Se marcha a ninguna parte y, desde luego, no vuelve - Relato literario de Eva Borondo

Martes, 3 de septiembre de 2013 | e6d.es
• “…no podía apartar la mirada de sus ojos melosos”

Julieta miraba su peinado a través del reflejo que le devolvía la ventanilla del metro y la imagen difuminada le regalaba una belleza destilada esa mañana de enero, algo parecido a un negativo fotográfico o a una pintura naïf de pocos trazos.
Su parada era de las primeras y se sabía afortunada por haber conseguido un asiento y, además uno que siguiera la dirección de la marcha de los vagones, más confortable.

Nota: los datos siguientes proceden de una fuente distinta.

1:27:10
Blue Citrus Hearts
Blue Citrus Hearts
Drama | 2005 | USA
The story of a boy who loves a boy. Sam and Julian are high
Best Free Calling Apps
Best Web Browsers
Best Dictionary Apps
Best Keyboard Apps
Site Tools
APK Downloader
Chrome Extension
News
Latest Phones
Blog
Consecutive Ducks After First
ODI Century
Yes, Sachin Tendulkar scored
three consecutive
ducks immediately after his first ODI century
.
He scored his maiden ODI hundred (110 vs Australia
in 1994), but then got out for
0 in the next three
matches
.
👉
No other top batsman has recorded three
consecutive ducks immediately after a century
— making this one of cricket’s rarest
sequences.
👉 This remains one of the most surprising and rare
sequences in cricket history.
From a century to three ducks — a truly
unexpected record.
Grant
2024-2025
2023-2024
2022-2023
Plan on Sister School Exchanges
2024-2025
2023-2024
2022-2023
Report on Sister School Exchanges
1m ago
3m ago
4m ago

En la siguiente parada empezaron a subir aquellos que esperaban en el andén. El momentáneo silencio empezó a convertirse en zumbar de voces y el frío se disipó en una mezcla de olores corporales, la mayoría de universitarios que tomaban esta línea para alcanzar un enlace con un tren de cercanías.

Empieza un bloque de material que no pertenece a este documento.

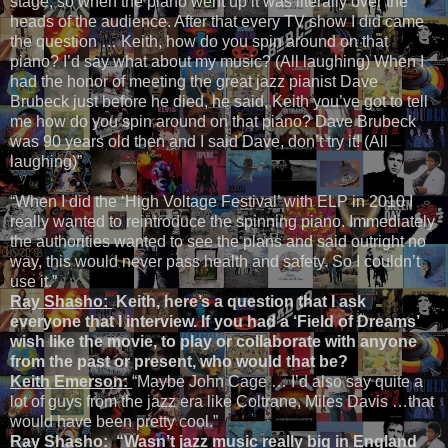
stage, so when the piano went up it was literally over the
heads of the audience. After that every TV show I did came
the question … Keith, how do you spin around on that
piano? I’d say what about my music? (All laughing) When I
had the honor of meeting the great jazz pianist Dave
Brubeck just before he died, he said, Keith you’ve got to tell
me how do you spin around on that piano? Dave Brubeck
was 90 years old then and I said Dave, don’t try it! (All
laughing)”
“When I did the ‘High Voltage Festival’ with ELP in 2010 I
really wanted to reintroduce the spinning piano. Immediately
the authorities wanted to see the plans and said outright no
way, this would never pass health and safety. So I couldn’t
use it.”
Ray Shasho:
Keith, here’s a question that I ask
everyone that I interview. If you had a ‘Field of Dreams’
wish like the movie, to play or collaborate with anyone
from the past or present, who would that be?
Keith Emerson:
“Maybe John Cage … I’d also say quite a
lot of guys from the jazz era like Coltrane, Miles Davis …that
would have been pretty cool.”
Ray Shasho: “
Wasn’t jazz music really big in England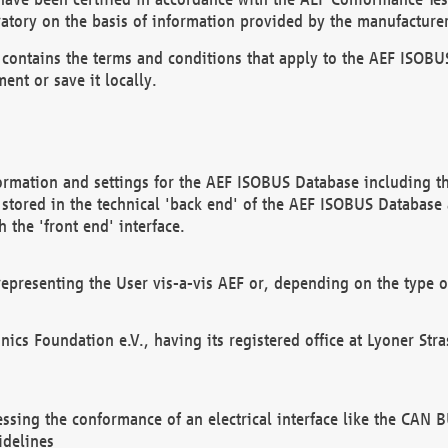
atory on the basis of information provided by the manufacturer
It contains the terms and conditions that apply to the AEF IS
ent or save it locally.
ormation and settings for the AEF ISOBUS Database including the
, stored in the technical 'back end' of the AEF ISOBUS Database
 the 'front end' interface.
epresenting the User vis-a-vis AEF or, depending on the type o
onics Foundation e.V., having its registered office at Lyoner St
essing the conformance of an electrical interface like the CAN
idelines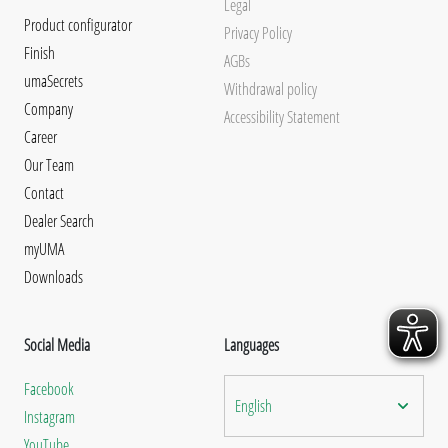
Legal
Product configurator
Privacy Policy
Finish
AGBs
umaSecrets
Withdrawal policy
Company
Accessibility Statement
Career
Our Team
Contact
Dealer Search
myUMA
Downloads
Social Media
Languages
Facebook
English
Instagram
YouTube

Julieta ya no podía encontrar su imagen, tapada por mochilas, y culos enfundados en vaqueros que le llegaban a la altura de su cara.
El metro volvió a reducir su velocidad para introducir más personas que apenas podían ya respirar, aplastados por sus propios abrigos y bolsos en la pequeña cajonera.
Julieta tenía más espacio porque iba sentada, pero su posición era vulnerable porque cualquier elemento colgante podía caer sobre su cabeza y los gritos de las chicas de al lado la estaban dejando sorda.
En un intento por recuperar más espacio propio, Julieta agarró la barra de metal lacada y dejó un cuadrado de aire puro frente a su pecho. Sucedió que una mano caliente agarró la suya por un descuido y el chico pidió disculpas a la ignorada y repentina excitación que sintió ella, que no podía apartar la mirada de sus ojos melosos.
El chico bajó junto a la mayoría en la novena parada del metro y Julieta perdió de vista su espalda de arcón, su boca de carne y su cuello joven. Ella debía esperar hasta la decimotercera porque tenía una cita ineludible con el traumatólogo para que le miraran los huesos; las articulaciones hacía años que no le respondían.
Un anciano que hizo el recorrido junto a ella todo el trayecto le preguntó si se paraba en la siguiente y ella asintió.
-Ay, el tiempo se marcha y nadie sabe a dónde.

-Diga usted que sí, se marcha a ninguna parte.
-Y, desde luego, no vuelve.
-No, no vuelve.
Y los dos ancianos suspiraron milimétricamente, al mismo tiempo.